The chart shows how the spending profile of left-populist governments visibly deviates from the trend that would have been expected in the absence of their rise, amounting to a relative increase in spending of around five percentage points after five years. The spending habits of right-wing populists also diverge markedly from those of right-wing populists. counterfactual, but in the opposite direction. After five years, spending is about five percentage points below the level counterfactual. It is not surprising that when aggregating the two groups, the positive and negative differences tend to balance out.

Figure 2

Note: evolution of public spending after the populists came to power. Benchmark results broken down by left and right ideologies. Source: Fortunato et al. (2024).

When we look at the composition of public spending, we find that the change in trend can be explained at least in part by an increase (decrease) in social spending in left (right) populist governments. Figure 3 below shows the structure of education spending. Public spending on social protection is also affected.

Figure 3

Note: change in education spending after the populists came to power. Basic results broken down by left and right ideologies. Source: Fortunato et al. (2024).

Nowhere has the dichotomous nature of populist governance become more evident than in Italy. The country was governed by a populist coalition led by alleft-wing populist movement (the Five Star Movement or M5S) between 2018 and 2019, while a right-wing coalition led by a right-wing nationalist populist party (the Brothers of Italy) came to power in September 2022. Interestingly, the The M5S government's flagship policy was the introduction of a new minimum income system (the citizenship income or reddito di cittadinanza) which costs the state around nine billion euros per year. The Brothers of Italy almost entirely abolished this social protection during the first months of their government.


A vast The literature has examined the reasons for the recent emergence of populist discourse and the success of populist leaders in democratic countries around the world. Many authors agree on the importance of globalization in triggering a series of economic shocks and a change in income distribution that could have deepened existing social and cultural divisions and fueled protest political movements.

Far less effort, at least until recently, has been devoted to examining the behavior of populist leaders and their policy choices once in power. This asymmetry can be explained in part by the fact that the definition of populism on which political scientists and economists now converge is extremely vague or imprecise.
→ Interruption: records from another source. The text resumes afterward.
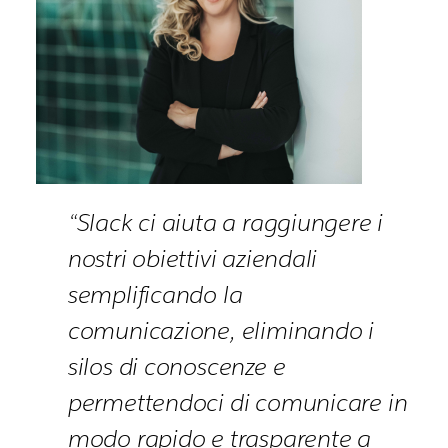
“Slack ci aiuta a raggiungere i
nostri obiettivi aziendali
semplificando la
comunicazione, eliminando i
silos di conoscenze e
permettendoci di comunicare in
modo rapido e trasparente a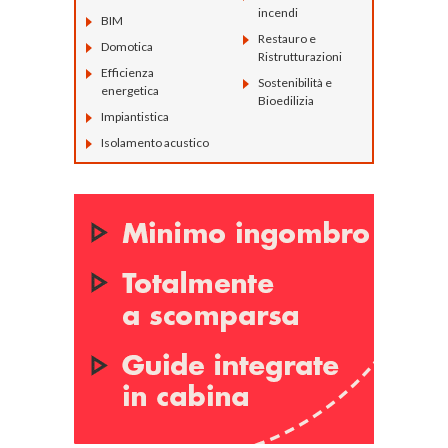
incendi
BIM
Restauro e
Domotica
Ristrutturazioni
Efficienza
Sostenibilità e
energetica
Bioedilizia
Impiantistica
Isolamento acustico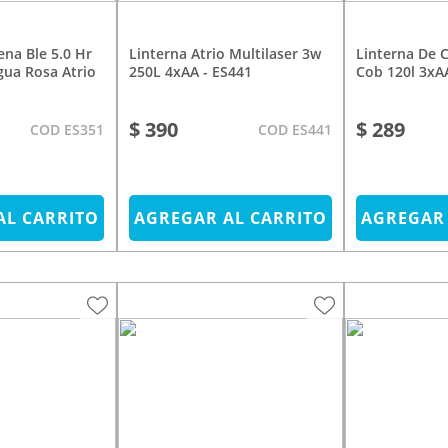
Linterna Atrio Multilaser 3w
Linterna De Cabeza Atrio 3w
gua Rosa Atrio
250L 4xAA - ES441
Cob 120l 3xA
$ 390
$ 289
COD ES351
COD ES441
AL CARRITO
AGREGAR AL CARRITO
AGREGAR 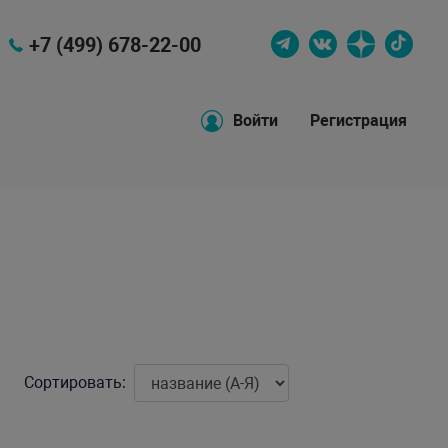
+7 (499) 678-22-00
Войти
Регистрация
Сортировать: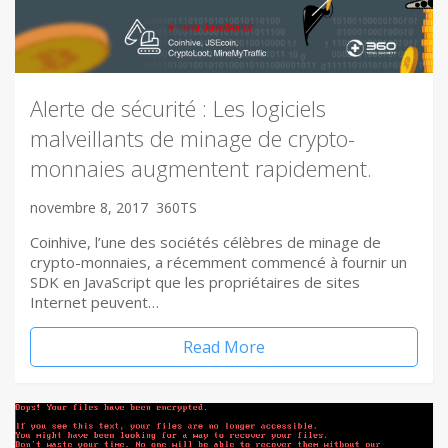
Alerte de sécurité : Les logiciels
malveillants de minage de crypto-
monnaies augmentent rapidement.
novembre 8, 2017
360TS
Coinhive, l’une des sociétés célèbres de minage de
crypto-monnaies, a récemment commencé à fournir un
SDK en JavaScript que les propriétaires de sites
Internet peuvent…
Read More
As such, this definition ends up encompassing a wide variety of political movements with visions of society, goals, and priorities that can be wildly different. The glue is simply the narrative and tone of political propaganda. But one tactic aimed at generating consensus can be consistent (and in fact is) with several strategies aimed at governing a country.

Authors' disclaimer: The views expressed in this article and the underlying research are those of the authors and do not necessarily reflect the views of the United Nations or the Federal Statistical Office.

Articles represent the opinions of the authors, not necessarily those of the University of Chicago, the Booth School of Business, or its faculty.